Mott also hints that perhaps Mullins' research and referencing skills could have been better, giving examples of when she asked Mullins for specific references to back up statements in the book Mullins would evade giving the reference, and would often simply reply that it is all in The Library of Congress. However, Mott also hints that maybe there was more to Mullins.
It does seem odd that a nationalist student [Mullins] would be allowed to continue the work of the dangerously brilliant Pound right under Winny’s nose. The story gets even stranger, as Mr. Mullins describes his stay in Washington during this time. He was housed at the Library of Congress — apparently he lived in one of the disused rooms in the Jefferson building and became good friends with Elizabeth Bishop.

Bishop was the Library of Congress’ “Consultant in Poetry” — quite a plum position. She was also identified by Frances Stonor Saunders as working with Nicolas Nabokov in Rio de Janeiro.
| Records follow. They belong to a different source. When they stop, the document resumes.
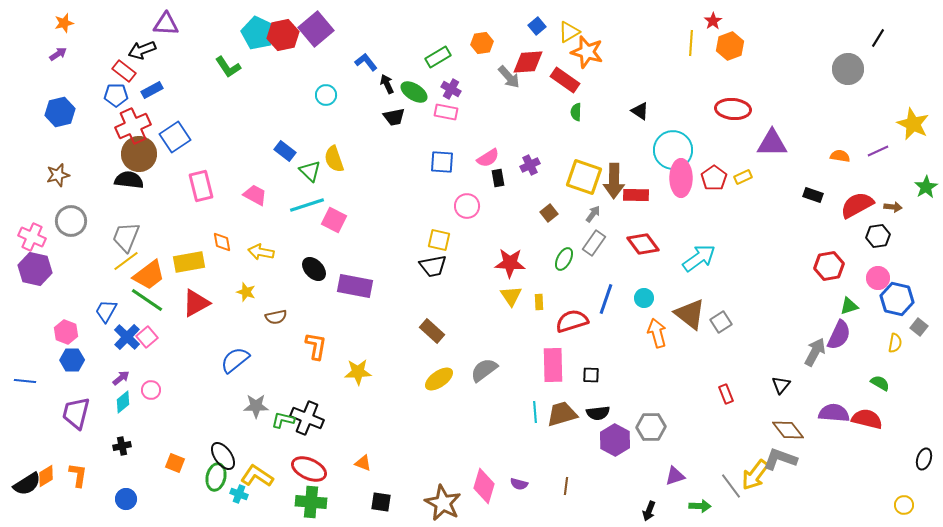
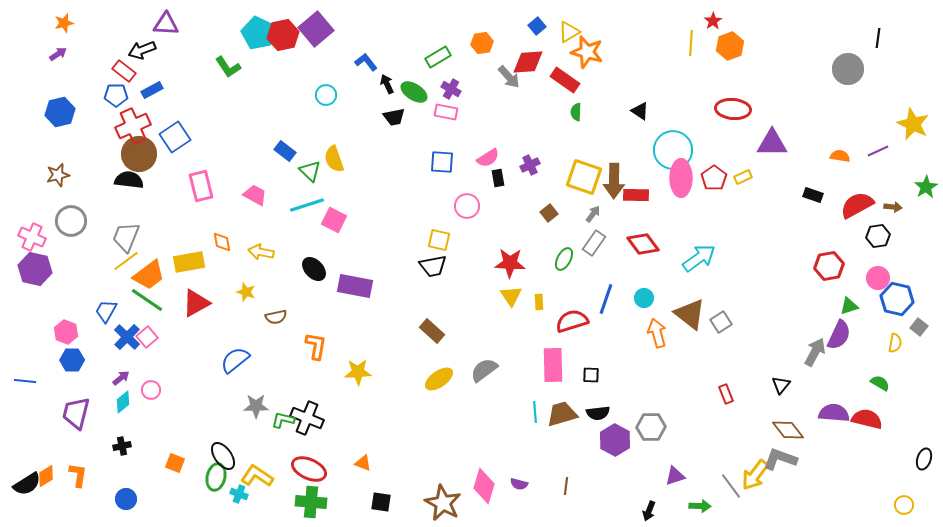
black line at (878, 38): rotated 24 degrees counterclockwise
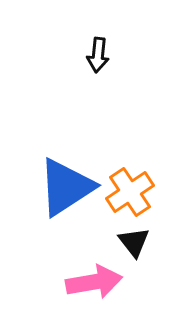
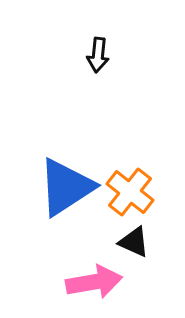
orange cross: rotated 18 degrees counterclockwise
black triangle: rotated 28 degrees counterclockwise
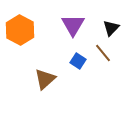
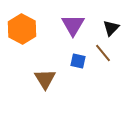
orange hexagon: moved 2 px right, 1 px up
blue square: rotated 21 degrees counterclockwise
brown triangle: rotated 20 degrees counterclockwise
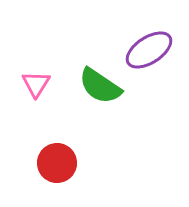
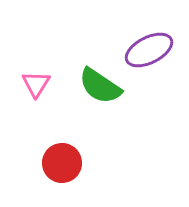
purple ellipse: rotated 6 degrees clockwise
red circle: moved 5 px right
Nabokov was paid by the CIA to handle South American-focused anti-Stalinist writers. (See The Cultural Cold War: The CIA and the World of Arts and Letters.) If what Saunders says is true, then it puts Eustace in strange company at that time of his life.

According to the CIA’s in-house historians, the Library was also a central focus for intelligence gathering after the war, so it is doubly unlikely that just anybody would be allowed to poke around there after hours.

Whatever the motivation for letting Mullins in to see Pound was, the result has been that confusion, misinformation and unverifiable literature have clouded Pound’s message about the financial industry’s role in war. Fortunately Pound did plenty of his own writing.

Pound's war time radio rants were compiled by Leonard Doob and published as Ezra Pound Speaking. Pound is very close to the truth, except for his love of van Buren and Jackson. It would make sense for the NWO to get at Pound, incarcerate him for years in a hospital that was linked to the CIA with a doctor linked to the CIA and then allow an unknown 'writer' to befriend him to write lots of anti-Semitic books that are poorly referenced. I mean, do we have any proof that Pound paid Mullins? Any receipts? If Pound did not pay Mullins then how did Mullins finance himself while allegedly spending day after day after day reading virtually everything in The Library of Congress?

As with all disinformation, there is a lot of true fact but this is obscured by bad untrue information. The Second Bank of The United States was a good bank. It was rapidly creating a United States that threatened the British Empire. So according to the British it had to be destroyed. Van Buren and Jackson did this as agents of The British Empire. And Van Buren would not declare this in his autobiography, now would he? Van Buren would portray himself and his allies as heroes. Such a bank as The Second Bank of The United States must be made to appear bad so that nobody would ever dare suggest creating such a bank again. Hence Secrets of The Federal Reserve? Because that is the source that is cited by many as providing the definitive history of banking in the USA. Documentaries have been based on the work of Mullins. Books too. However, Mullins stated that Henry Clews stated several facts about The Bank of England and the Rothschilds. But when you read Clews' book Clews does not make those statements. If anything Clews blames Jackson for screwing up the economy!

This is making much more sense of Eustace Mullins and Ezra Pound and the little unsourced factoids in Mullins' books. The one little unsourced factoid that I have as yet been unable to source has been the claim that Biddle was an agent of the Rothschilds. I am prepared to believe that for whatever reason Mullins made that one up!

For who would challenge an author, the oracle, who allegedly spent years reading nearly everything in The Library of Congress?